As your colony expands you must defend it from giant worms, plague spores, ice shards and lightning strikes through automated turrets and drones. The campaign takes you through the exploration of alien artifacts across a variety of different maps, each with strengths and weaknesses and different resources… but still at the heart of it – power, air, location. It ends up feeling like you’re not really expanding and exploring to find anything new and interesting, but merely to provide more power and more resources. There never quite feels like there’s a purpose, even in the campaign. Eventually you will get to a point where you have “beaten” the map – you have a thriving colony that has more resources than you can use. You have perfected your power grid and your people are happy. All negative events can be handled automatically. There’s nothing more to do. The question is whether you will enjoy getting there.
I mostly enjoyed the journey; but I know that I’m a heavy fan of micromanagement games, even at extreme levels and where some may see “boring”, I often see “relaxing.”
- Game looks and runs great.
- Good selection of attractive buildings.
- 8 different difficulty levels.
- A competent management game at the core.
- A good length campaign that progresses through different maps.
- Intuitive and easy to use UI / controls.
- The game holds your hand every step of the way with constant simple tasks.
- Large amount of notifications that aren’t really necessary which can hide the important things.
- Limited maps with limited resources.
- Resource generation can force you to play a certain way.
- Games all end up playing out quite similar – nothing unique.

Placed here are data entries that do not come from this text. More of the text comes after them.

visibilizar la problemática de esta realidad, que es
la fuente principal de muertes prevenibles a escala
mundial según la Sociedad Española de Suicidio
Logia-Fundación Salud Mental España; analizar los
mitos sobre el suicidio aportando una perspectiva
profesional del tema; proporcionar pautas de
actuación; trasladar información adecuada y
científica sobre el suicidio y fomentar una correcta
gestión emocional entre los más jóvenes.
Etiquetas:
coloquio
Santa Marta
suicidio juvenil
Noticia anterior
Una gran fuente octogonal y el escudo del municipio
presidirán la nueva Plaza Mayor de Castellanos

- Quite a high price tag for a niche indie game – £24.99
Despite what might read as a fairly negative review, I would recommend this game very specifically to people who like the genre and feel starved for their management fix. It is definitely not everyone’s cup of tea and the game has some limits that might frustrate even colony management fans. To get the best sense of value; it’d definitely be worth waiting for a sale. It’s a 3.5 / 5 for me.